Jakarta, mediaperkebunan.id – Belum lama ini, Indonesia dinyatakan menang dalam Organisasi Perdagangan Dunia atau World Trade Organization (WTO), tetapi masalah ganoderma masih menjadi ancaman nyata kelapa sawit di dalam negeri.
Menangnya Indonesia di WTO atas diskriminasi minyak sawit di Eropa dan ditundanya penerapan EUDR sedikit melegakan sawit Indonesia yang selalu ditekan di pasar internasional. Dengan adanya keputusan WTO ini maka EUDR yang akan berlaku akhir 2025 harus menyesuaikan supaya tidak melakukan diskriminasi.
Diskriminasi dan EUDR adalah salah satu masalah besar kelapa sawit yang penyelesaianya juga perlu upaya keras pada ranah diplomasi internasional. Tetapi jangan lupa, masih banyak masalah teknis kelapa sawit yang penyelesaiannya juga perlu upaya dan dana sangat besar.
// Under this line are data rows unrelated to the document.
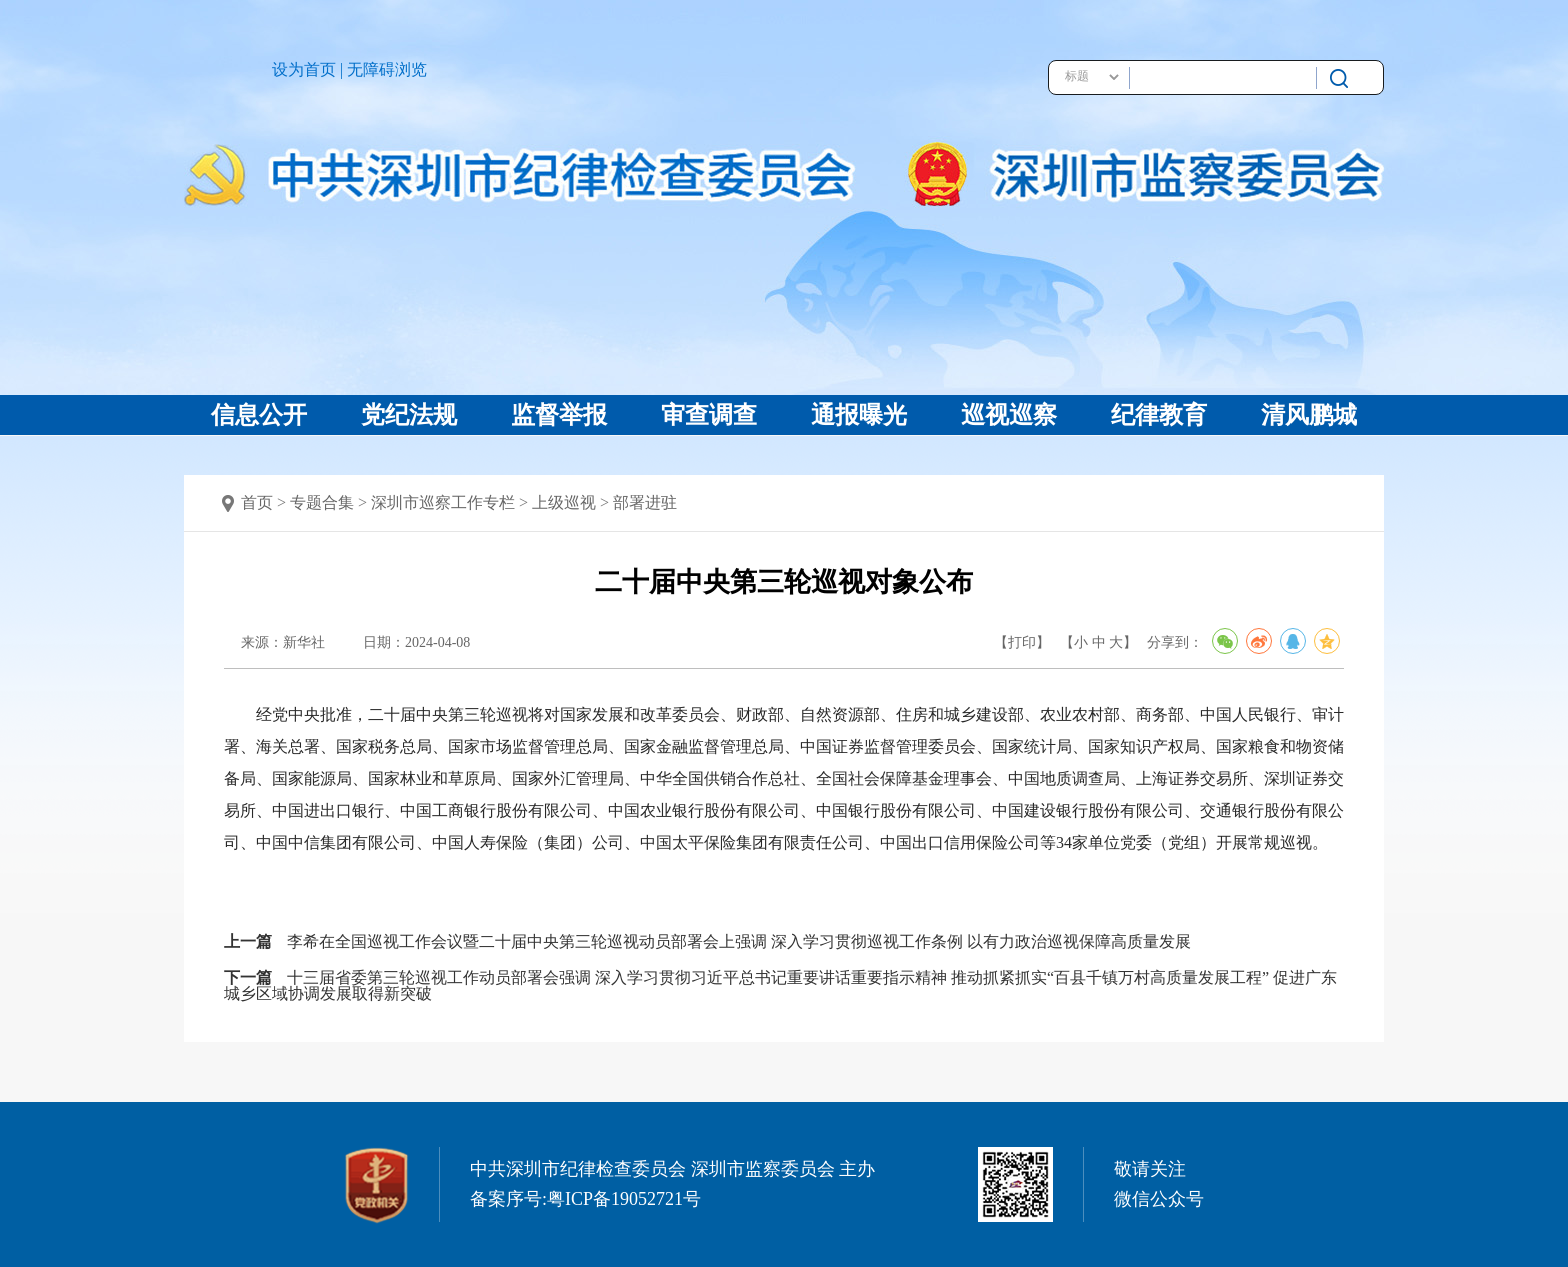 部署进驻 (645, 502)
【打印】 (1022, 642)
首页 (257, 502)
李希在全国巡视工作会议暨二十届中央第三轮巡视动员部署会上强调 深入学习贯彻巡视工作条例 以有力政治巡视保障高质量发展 (739, 941)
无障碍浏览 (387, 69)
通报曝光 (859, 415)
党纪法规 (409, 415)
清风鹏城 (1309, 415)
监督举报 (559, 415)
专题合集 (322, 502)
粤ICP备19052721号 (624, 1199)
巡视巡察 (1009, 415)
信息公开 (259, 415)
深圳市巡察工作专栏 (443, 502)
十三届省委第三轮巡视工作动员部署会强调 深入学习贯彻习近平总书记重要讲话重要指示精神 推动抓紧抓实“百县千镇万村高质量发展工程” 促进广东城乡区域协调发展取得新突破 (780, 985)
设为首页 (304, 69)
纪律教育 (1159, 415)
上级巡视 (564, 502)
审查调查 (709, 415) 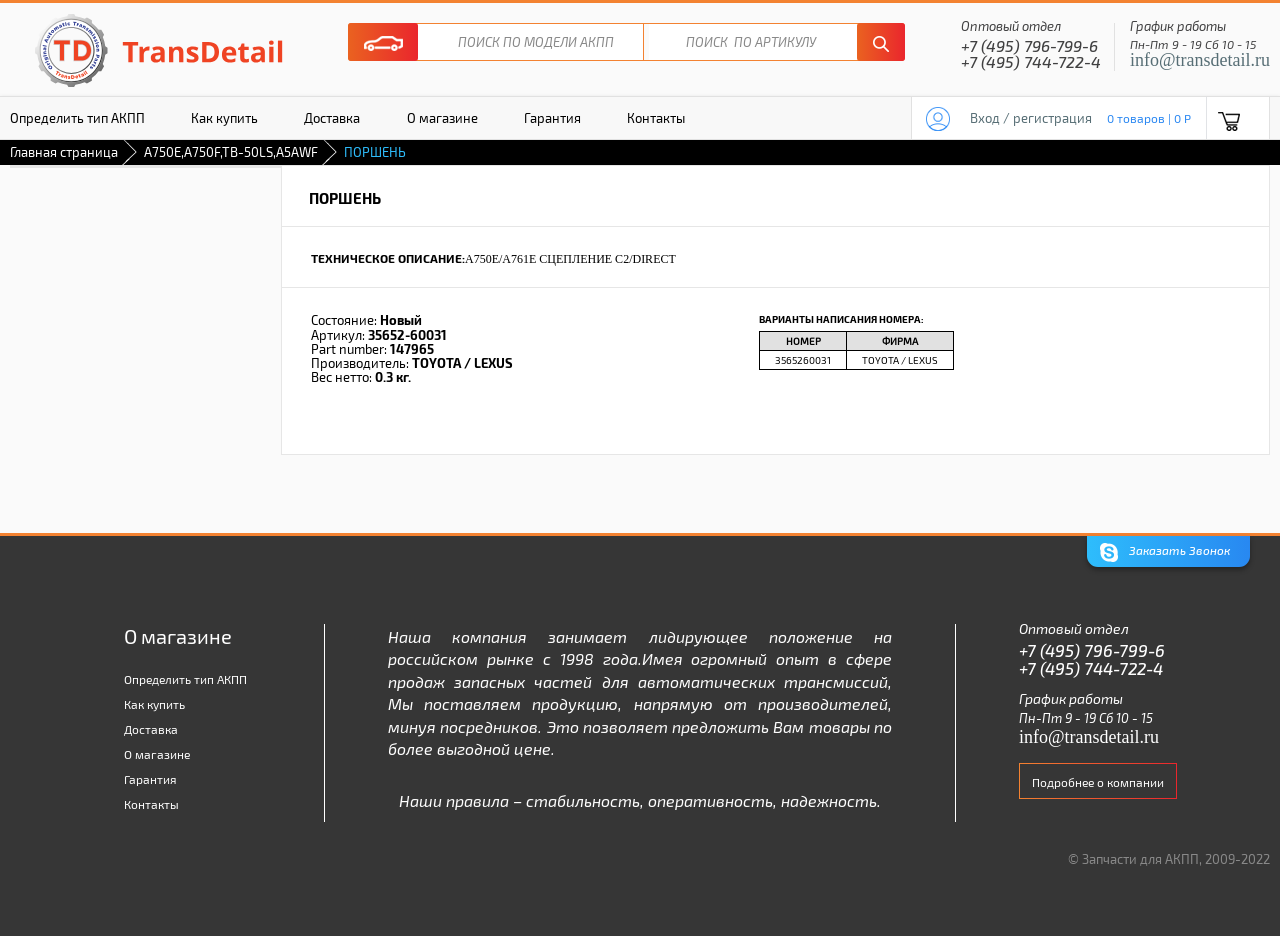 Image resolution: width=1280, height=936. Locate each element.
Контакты (656, 118)
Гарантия (552, 118)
Menurut Sekjen Perkumpulan Praktisi Profesional Perkebunan Indonesia (P3PI), Hendra J Purba, ancaman nyata terkait teknis kelapa sawit adalah serangan Ganoderma Boninense yang sudah menyerang bahkan generasi pertama. Sampai saat ini tidak ada pasti berapa sebenarnya luas serangan ganoderma ini tetapi dari kunjungan ke lapangan baik ke kebun perusahaan maupun petani nyata sekali bahwa serangannya sudah sangat mengkuatirkan.
Perusahaan perkebunan besar dengan dana yang mereka miliki saat ini juga masih terus berupaya mengatasinya. Perusahaan menengah dan kecil dengan dana yang lebih terbatas melakukan hal yang sama. Paling mengkuatirkan adalah petani, mereka hanya bisa melihat dan tidak berbuat apa-apa ketika tanaman sawitnya tumbang.
“Saya pernah berkunjung ke petani sawit di Sumsel. Pohon sawit mereka tiba-tida ada yang tumbang. Mereka tidak melakukan apa-apa padahal kalau sudah seperti itu pasti di areal itu Ganoderma sudah banyak menyerang. Kesadaran akan ganoderma penting bagi petani terutama kemampuan deteksi dini sehingga bila ada serangan tidak menyebar dan jadi outbreak,” katanya.
Kebutuhan sawit di dalam negeri semakin besar dengan adanya program B40. Padahal dalam beberapa tahun terakhir produksi stagnan. Jangan sampai serangan Ganoderma semakin meluas sehingga produksi minyak kelapa sawit turun. Ganoderma terutama pada petani harus segera diatasi. Jangan sampai pernyataan sawit akan punah bila Ganoderma tidak diatasi akan jadi kenyataan.
Sehubungan dengan hal itu P3PI berkerjasama dengan Media Perkebunan mengadakan 2nd International Symposium Ganoderma (ISGANO) Conference and Exhibition tanggal 5-7 Februari di Bandung. Dalam pameran nantinya akan ditampilkan teknologi terbaru mengendalikan Ganoderma.
Hari pertama akan dibahas Elaeidobius Kamerunicus, kumbang yang merevolusi budidaya kelapa sawit dengan tugas penyerbukannya. Kasus buah kempet dilaporkan terjadi di mana-mana. Asisten polinasi yang sudah lama tidak ada sekarang jadi praktek umum kembali di beberapa perusahaan perkebunan kelapa sawit, sehingga ada kenaikan biaya produksi. Akan dibahas upaya apa yang sedang dan akan dilakukan untuk mengatasi masalah ini.
“Kelapa sawit ini merupakan bisnis yang sangat besar dengan tantangan dan masalah yang sangat besar juga. Tantangan teknis selain ganoderma dan Elaeidobius juga masalah perubahan iklim. Hal seperti ini harus menjadi perhatian besar juga. Produktivitas yang stagnan harus jadi perhatian. Sudah saatnya hal-hal teknis diperhatikan dengan detail dan diperbaiki untuk menjaga keberlanjutan sawit Indonesia,” kata Hendra Purba.